▶ **WORK TASK**:
Print, exactly and with no pictures, the line containing "progressive de la" and each line after it to the end of the entries below.

▶ **RECORDS FOR THE EXERCISE**:

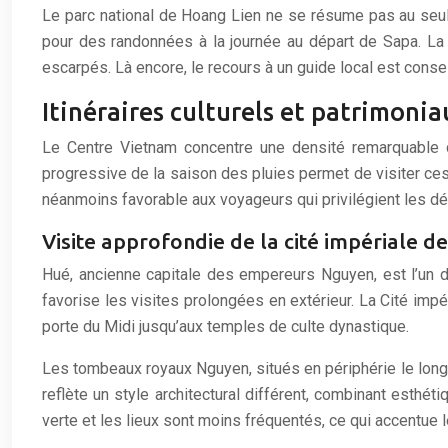
Le parc national de Hoang Lien ne se résume pas au seul
pour des randonnées à la journée au départ de Sapa. La
escarpés. Là encore, le recours à un guide local est consei
Itinéraires culturels et patrimoni
Le Centre Vietnam concentre une densité remarquable de
progressive de la saison des pluies permet de visiter ce
néanmoins favorable aux voyageurs qui privilégient les dé
Visite approfondie de la cité impériale 
Hué, ancienne capitale des empereurs Nguyen, est l’un de
favorise les visites prolongées en extérieur. La Cité impé
porte du Midi jusqu’aux temples de culte dynastique.
Les tombeaux royaux Nguyen, situés en périphérie le long
reflète un style architectural différent, combinant esthét
verte et les lieux sont moins fréquentés, ce qui accentue l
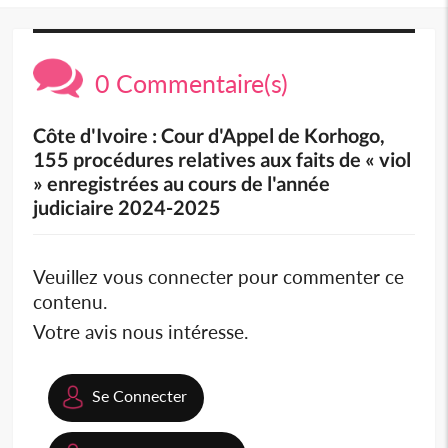
0 Commentaire(s)
Côte d'Ivoire : Cour d'Appel de Korhogo,
155 procédures relatives aux faits de « viol
» enregistrées au cours de l'année
judiciaire 2024-2025
Veuillez vous connecter pour commenter ce
contenu.
Votre avis nous intéresse.
Se Connecter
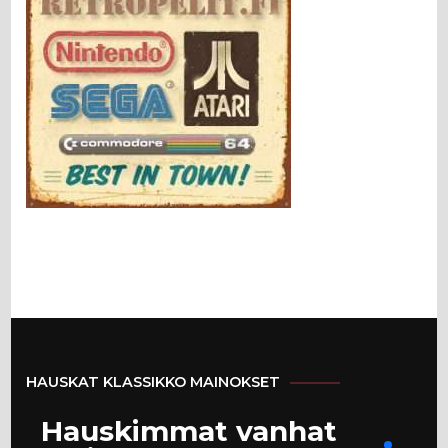
HAUSKAT KLASSIKKO MAINOKSET
Hauskimmat vanhat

▶ **RESPONSE**:
progressive de la saison des pluies permet de visiter ce
néanmoins favorable aux voyageurs qui privilégient les dé
Visite approfondie de la cité impériale 
Hué, ancienne capitale des empereurs Nguyen, est l’un de
favorise les visites prolongées en extérieur. La Cité impé
porte du Midi jusqu’aux temples de culte dynastique.
Les tombeaux royaux Nguyen, situés en périphérie le long
reflète un style architectural différent, combinant esthét
verte et les lieux sont moins fréquentés, ce qui accentue l
0 Commentaire(s)
Côte d'Ivoire : Cour d'Appel de Korhogo,
155 procédures relatives aux faits de « viol
» enregistrées au cours de l'année
judiciaire 2024-2025
Veuillez vous connecter pour commenter ce
contenu.
Votre avis nous intéresse.
Se Connecter
HAUSKAT KLASSIKKO MAINOKSET
Hauskimmat vanhat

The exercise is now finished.